In a mystery chemical contamination, county agencies clashed over one possible suspect, an explosive containing benzene used in rock-mining operations.

BY CURTIS MORGAN cmorgan@MiamiHerald.com

When benzene popped up in Miami-Dade's largest wellfield, it triggered an intense investigation.

The probe left water managers at odds with environmental enforcers over a diesel-fueled explosive one rock-mining company used to blast into the same Biscayne Aquifer tapped by the wells.

''We added all this up,'' former water director Bill Brant said. ``The benzene was being found at 60 feet; the explosive was drilled down to 60 feet . . . The explosive contains benzenes, and there was just no other apparent source.''

But John Renfrow, then director of the Department of Environmental Resource Management, argues multiple factors pointed elsewhere.

`IT WAS INCONCLUSIVE'

''Whether it was coming from the rock miners or . . . from some guy out there in the middle of the night dumping something or from space invaders, we could never say,'' said Renfrow, who replaced Brant earlier this year. ``It was inconclusive.''

Brant and two water engineers testified as part of a lawsuit brought by environmental groups seeking to overturn federal permits allowing more mining around the Northwest wellfield, source of 40 percent of the county's water.

When benzene showed up at five times allowable levels in January 2005 in well No. 1, then a trace amount in No. 2, Brant quickly ordered those and the next two wells up the line shut down and a probe launched to find the source.

It was critical, he said, to pinpoint how much ''nasty stuff'' might be out there.
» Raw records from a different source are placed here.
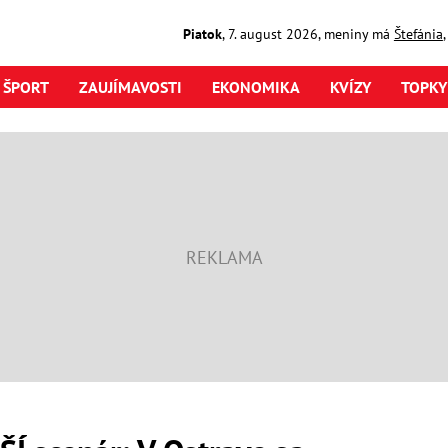
Piatok
,
7. august
2026
,
meniny má
Štefánia
ŠPORT
ZAUJÍMAVOSTI
EKONOMIKA
KVÍZY
TOPKY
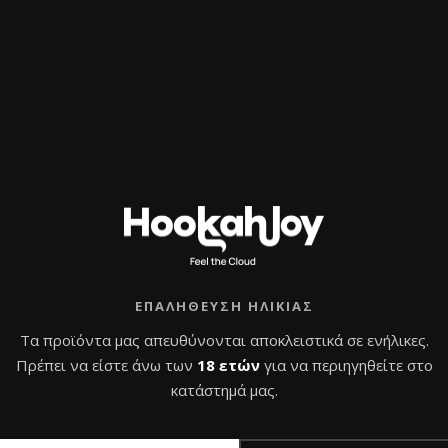
ΕΠΑΛΉΘΕΥΣΗ ΗΛΙΚΊΑΣ
Τα προϊόντα μας απευθύνονται αποκλειστικά σε ενήλικες.
Πρέπει να είστε άνω των
18 ετών
για να περιηγηθείτε στο
κατάστημά μας.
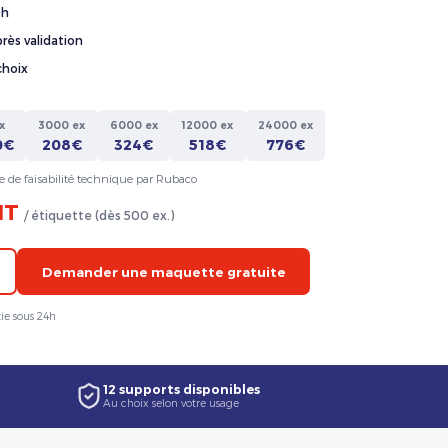
4h
rès validation
choix
x
3000 ex
6000 ex
12000 ex
24000 ex
0€
208€
324€
518€
776€
e de faisabilité technique par Rubaco
HT
/ étiquette (dès 500 ex.)
Demander une maquette gratuite
ie sous 24h
12 supports disponibles
Au choix selon votre usage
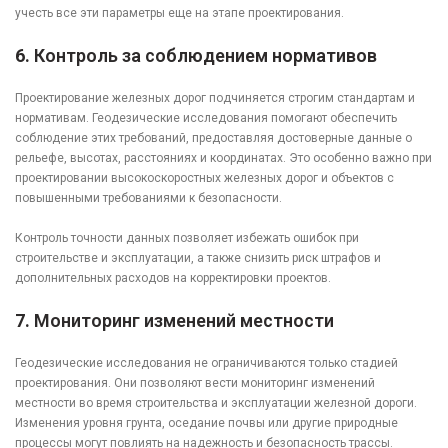
учесть все эти параметры еще на этапе проектирования.
6.
Контроль за соблюдением нормативов
Проектирование железных дорог подчиняется строгим стандартам и
нормативам. Геодезические исследования помогают обеспечить
соблюдение этих требований, предоставляя достоверные данные о
рельефе, высотах, расстояниях и координатах. Это особенно важно при
проектировании высокоскоростных железных дорог и объектов с
повышенными требованиями к безопасности.
Контроль точности данных позволяет избежать ошибок при
строительстве и эксплуатации, а также снизить риск штрафов и
дополнительных расходов на корректировки проектов.
7.
Мониторинг изменений местности
Геодезические исследования не ограничиваются только стадией
проектирования. Они позволяют вести мониторинг изменений
местности во время строительства и эксплуатации железной дороги.
Изменения уровня грунта, оседание почвы или другие природные
процессы могут повлиять на надежность и безопасность трассы.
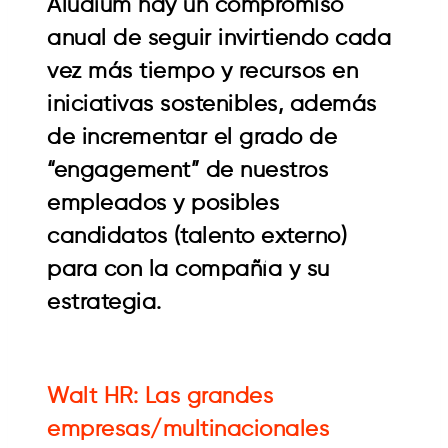
Aludium hay un compromiso
anual de seguir invirtiendo cada
vez más tiempo y recursos en
iniciativas sostenibles, además
de incrementar el grado de
“engagement” de nuestros
empleados y posibles
candidatos (talento externo)
para con la compañía y su
estrategia.
Walt HR: Las grandes
empresas/multinacionales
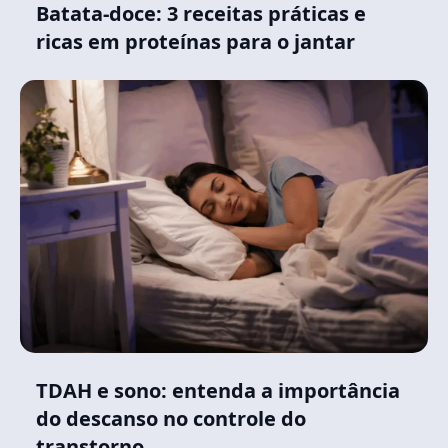
Batata-doce: 3 receitas práticas e
ricas em proteínas para o jantar
TDAH e sono: entenda a importância
do descanso no controle do
transtorno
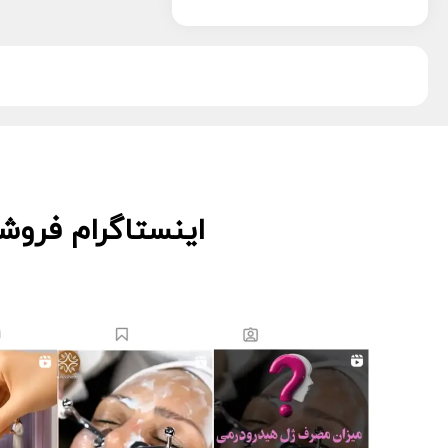
پویان تجهیز
13
دکتر اس
5
دکتر درمر
3
ریب اسکین
1
زکابر
5
سمپاتیش
2
سواپ اسکین
5
کیوت اسکین
3
اینستاگرام فروش
لاسانته
5
لتفور
4
لوسوئن
10
لیز
2
مانسریک
12
هایلایف
11
ویونسا
5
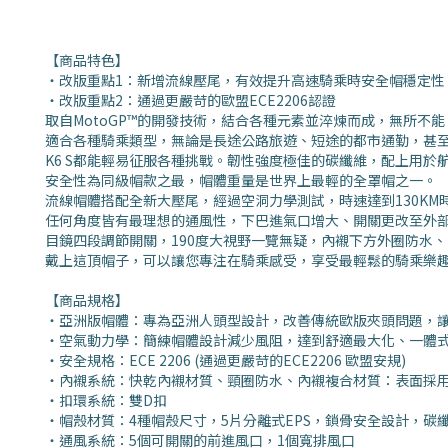
【商品特色】
‧
改版重點1：
新增流線壓尾，有效提升高速騎乘時安全帽穩定性
‧改版重點2：通過更嚴苛的歐盟ECE2206認證
取自MotoGP™的開發技術，結合各種元素並淬煉而成，無所不能，
適合各種騎乘類型，無論是長途公路旅遊、短途的都市通勤，甚
K6 S都能輕易征服各種挑戰。韌性強度極佳的碳纖維，配上用於
安全性為同級帽款之最，帽體重量是世界上最輕的全罩帽之一。
流線帽體搭配全新大壓尾，經過空洞力學測試，時速達到130KM
任何角度皆有最理想的通風性，下巴進氣口增大、開關更改至外
目鏡四段調節開關，190度大視野一覽無疑，內襯下方外圈防水
戴上這頂帽子，可以讓您專注在騎乘感受，享受最輕鬆的騎乘樂
【商品規格】
・
亞洲版帽體：
專為亞洲人頭型設計，改善傳統歐版夾頭問題，
・
空氣動力學：簡練帽體設計減少風阻，達到舒適最大化、
一體式
・安全規格：ECE 2206 (通過更嚴苛的ECE2206 歐盟安規)
・內襯系統：快乾內襯材質、頸圈防水、內襯複合材質：表面採用R
・扣環系統：雙D扣
・帽殼材質：4種帽殼尺寸，5片分離式EPS，鎖骨安全設計，碳
・通風系統：5個可開關的前進風口，1個寬排風口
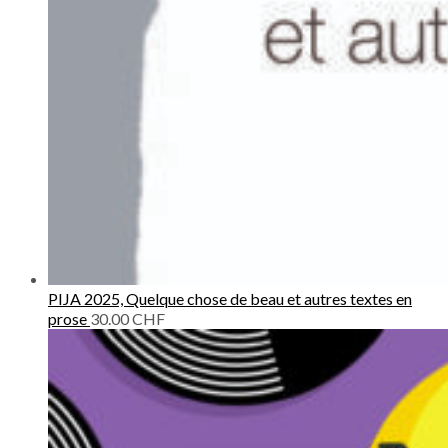
PIJA 2025, Quelque chose de beau et autres textes en
prose
30.00
CHF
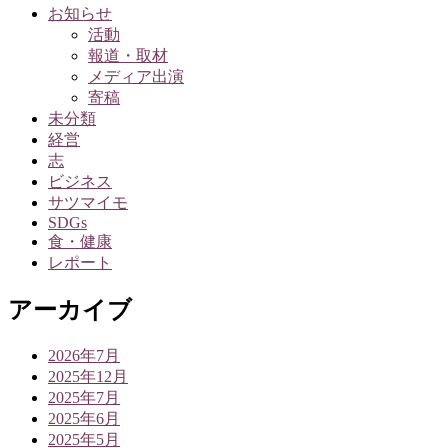
お知らせ
活動
報道・取材
メディア出演
寄稿
未分類
経営
志
ビジネス
サツマイモ
SDGs
食・健康
レポート
アーカイブ
2026年7月
2025年12月
2025年7月
2025年6月
2025年5月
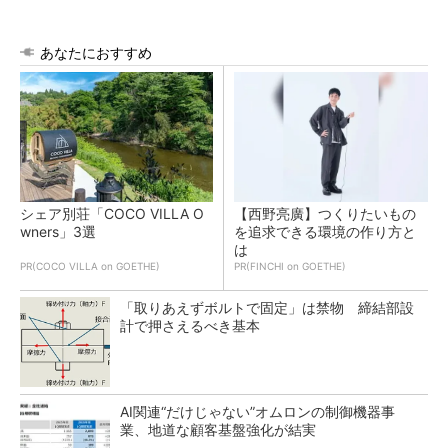
あなたにおすすめ
シェア別荘「COCO VILLA O
【西野亮廣】つくりたいもの
wners」3選
を追求できる環境の作り方と
は
PR(COCO VILLA on GOETHE)
PR(FINCHI on GOETHE)
「取りあえずボルトで固定」は禁物 締結部設
計で押さえるべき基本
AI関連“だけじゃない”オムロンの制御機器事
業、地道な顧客基盤強化が結実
Because a well acts like a straw in a glass, continued pumping ``could make a bad situation terrible by pulling this contamination source into the wellfield.''

For months, DERM and water engineers hunted on foot and by air, finding an abandoned fuel farm with bullet-riddled tanks and a car sunk in one lake.
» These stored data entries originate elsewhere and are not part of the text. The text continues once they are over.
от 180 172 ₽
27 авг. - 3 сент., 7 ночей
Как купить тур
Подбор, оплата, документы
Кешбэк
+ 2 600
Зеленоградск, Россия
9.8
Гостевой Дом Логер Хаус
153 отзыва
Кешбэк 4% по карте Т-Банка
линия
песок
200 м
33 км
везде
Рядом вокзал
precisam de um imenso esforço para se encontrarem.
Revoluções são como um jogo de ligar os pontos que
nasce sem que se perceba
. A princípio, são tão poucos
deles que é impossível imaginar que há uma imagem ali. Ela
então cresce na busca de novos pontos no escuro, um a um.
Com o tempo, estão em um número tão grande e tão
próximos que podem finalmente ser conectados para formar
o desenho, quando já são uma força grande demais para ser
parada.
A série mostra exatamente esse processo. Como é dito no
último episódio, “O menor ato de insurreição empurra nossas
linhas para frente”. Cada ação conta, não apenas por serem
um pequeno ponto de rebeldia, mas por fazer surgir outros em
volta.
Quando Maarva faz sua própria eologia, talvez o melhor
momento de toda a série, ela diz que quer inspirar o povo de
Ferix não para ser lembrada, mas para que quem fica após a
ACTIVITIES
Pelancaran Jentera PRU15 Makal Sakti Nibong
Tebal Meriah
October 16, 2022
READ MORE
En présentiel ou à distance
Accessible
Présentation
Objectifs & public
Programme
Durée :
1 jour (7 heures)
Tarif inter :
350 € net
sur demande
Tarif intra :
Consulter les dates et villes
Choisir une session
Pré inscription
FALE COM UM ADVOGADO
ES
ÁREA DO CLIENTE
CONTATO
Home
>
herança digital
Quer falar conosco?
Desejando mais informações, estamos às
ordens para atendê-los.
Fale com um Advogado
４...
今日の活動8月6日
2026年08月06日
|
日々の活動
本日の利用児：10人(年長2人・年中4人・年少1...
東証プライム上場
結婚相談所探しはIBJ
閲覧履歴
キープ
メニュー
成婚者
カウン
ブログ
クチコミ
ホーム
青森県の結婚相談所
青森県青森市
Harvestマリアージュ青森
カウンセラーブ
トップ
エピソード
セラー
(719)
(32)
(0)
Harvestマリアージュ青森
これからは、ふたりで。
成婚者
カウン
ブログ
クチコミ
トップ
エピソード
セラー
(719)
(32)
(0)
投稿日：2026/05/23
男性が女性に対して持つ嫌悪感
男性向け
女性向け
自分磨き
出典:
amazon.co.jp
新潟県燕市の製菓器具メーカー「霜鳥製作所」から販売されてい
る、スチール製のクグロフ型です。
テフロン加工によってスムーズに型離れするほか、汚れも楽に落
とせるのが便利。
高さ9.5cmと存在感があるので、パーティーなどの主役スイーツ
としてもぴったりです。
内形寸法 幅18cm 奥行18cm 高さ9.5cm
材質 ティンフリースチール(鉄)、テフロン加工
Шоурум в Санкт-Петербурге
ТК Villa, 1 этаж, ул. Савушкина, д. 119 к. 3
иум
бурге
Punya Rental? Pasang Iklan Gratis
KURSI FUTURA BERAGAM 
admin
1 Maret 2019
DERM even examined whether the water department might have polluted its own wells with oil used on pumps or in an incident when a paint crew cleaned equipment.
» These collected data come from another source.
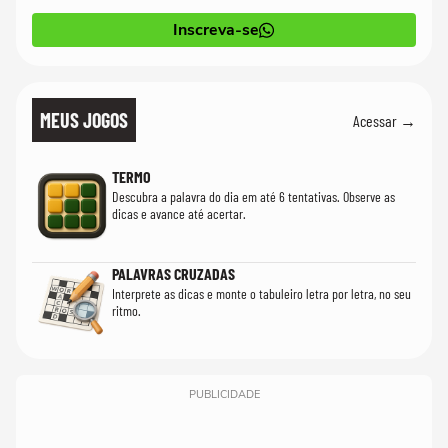
Inscreva-se
MEUS JOGOS
Acessar →
TERMO
Descubra a palavra do dia em até 6 tentativas. Observe as
dicas e avance até acertar.
PALAVRAS CRUZADAS
Interprete as dicas e monte o tabuleiro letra por letra, no seu
ritmo.
PUBLICIDADE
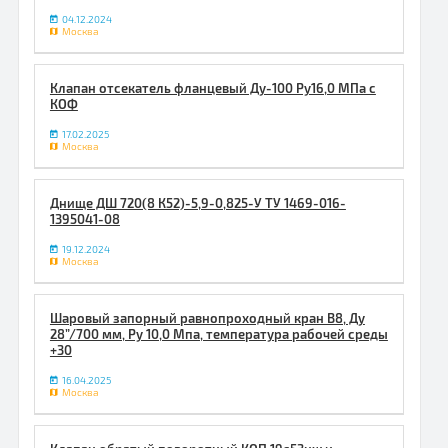
04.12.2024
Москва
Клапан отсекатель фланцевый Ду-100 Ру16,0 МПа с
КОФ
17.02.2025
Москва
Днище ДШ 720(8 К52)-5,9-0,825-У ТУ 1469-016-
1395041-08
19.12.2024
Москва
Шаровый запорный равнопроходный кран В8, Ду
28”/700 мм, Ру 10,0 Мпа, температура рабочей среды
+30
16.04.2025
Москва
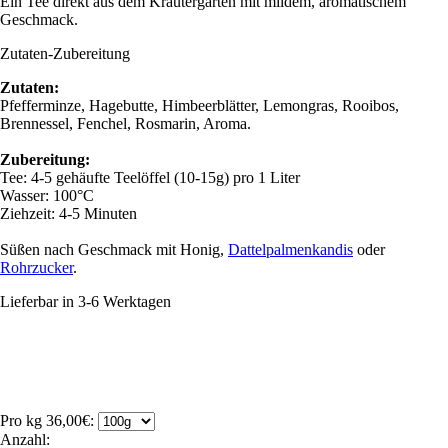
Ein Tee direkt aus dem Kräutergarten mit mildem, aromatischem
Geschmack.
Zutaten-Zubereitung
Zutaten:
Pfefferminze, Hagebutte, Himbeerblätter, Lemongras, Rooibos,
Brennessel, Fenchel, Rosmarin, Aroma.
Zubereitung:
Tee: 4-5 gehäufte Teelöffel (10-15g) pro 1 Liter
Wasser: 100°C
Ziehzeit: 4-5 Minuten
Süßen nach Geschmack mit Honig,
Dattelpalmenkandis
oder
Rohrzucker
.
Lieferbar in 3-6 Werktagen
Pro kg 36,00€:
Anzahl:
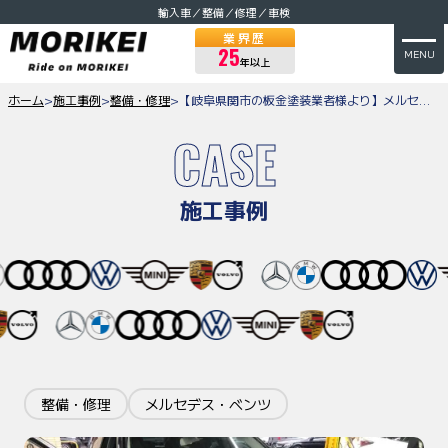
輸入車／整備／修理／車検
業界歴
25
MENU
年以上
ホーム
>
施工事例
>
整備・修理
>
【岐阜県関市の板金塗装業者様より】メルセデスベンツCクラスS２０５チェックランプ消去のご依頼をいただきました
CASE
施工事例
整備・修理
メルセデス・ベンツ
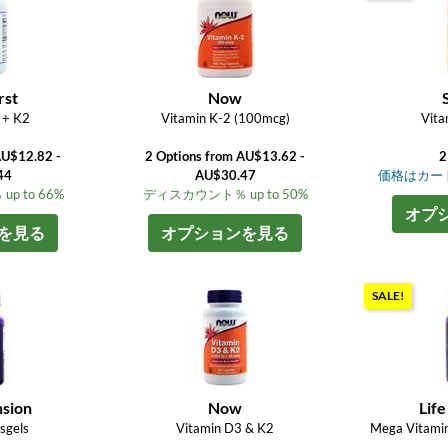
rst
Now
 + K2
Vitamin K-2 (100mcg)
Vita
AU$12.82 -
2 Options from AU$13.62 -
2
44
AU$30.47
価格はカー
 to 66%
ディスカウント％ up to 50%
オプ
を見る
オプションを見る
SALE!
nsion
Now
Life
sgels
Vitamin D3 & K2
Mega Vitami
In the end, all were ruled out.

Then in April 2005, the highest test spike yet showed up a little more than a half-mile away from well No. 1 -- adjacent to a lake being blasted by White Rock Quarries with a pourable explosive made of ammonia nitrate mixed with a small percentage of diesel fuel.

Water engineers focused on mining, a source they said DERM seemed to balk at aggressively pursuing.

By May, tensions escalated into an exchange of testy memoes between Brant and Renfrow.

Brant testified that shortly later, Joe Ruiz, then an assistant county manager, ordered him to ''stop writing memoes'' and let DERM lead the probe.

''All I remember was references to The Miami Herald. . . . I didn't get much of an explanation,'' he said.

OFFICIAL RESIGNED

Brant, asked to resign amid questions over uncollected fees from developers and water supply plans, declined to elaborate outside court.

Ruiz ''categorically denies'' making the statement and said his sole goal was to resolve interagency squabbling.

Renfrow also defended his department's work as ''diligent'' and ''exhaustive.'' Seventy test wells were sunk, including on miners' land, and all possibilities were analyzed, he said.

''There was no evidence to pin it on these guys,'' he said.

Renfrow bristled at suggestions his staff shied from probing the powerful mining industry.

''We treated them just like we would have treated anybody else,'' he said.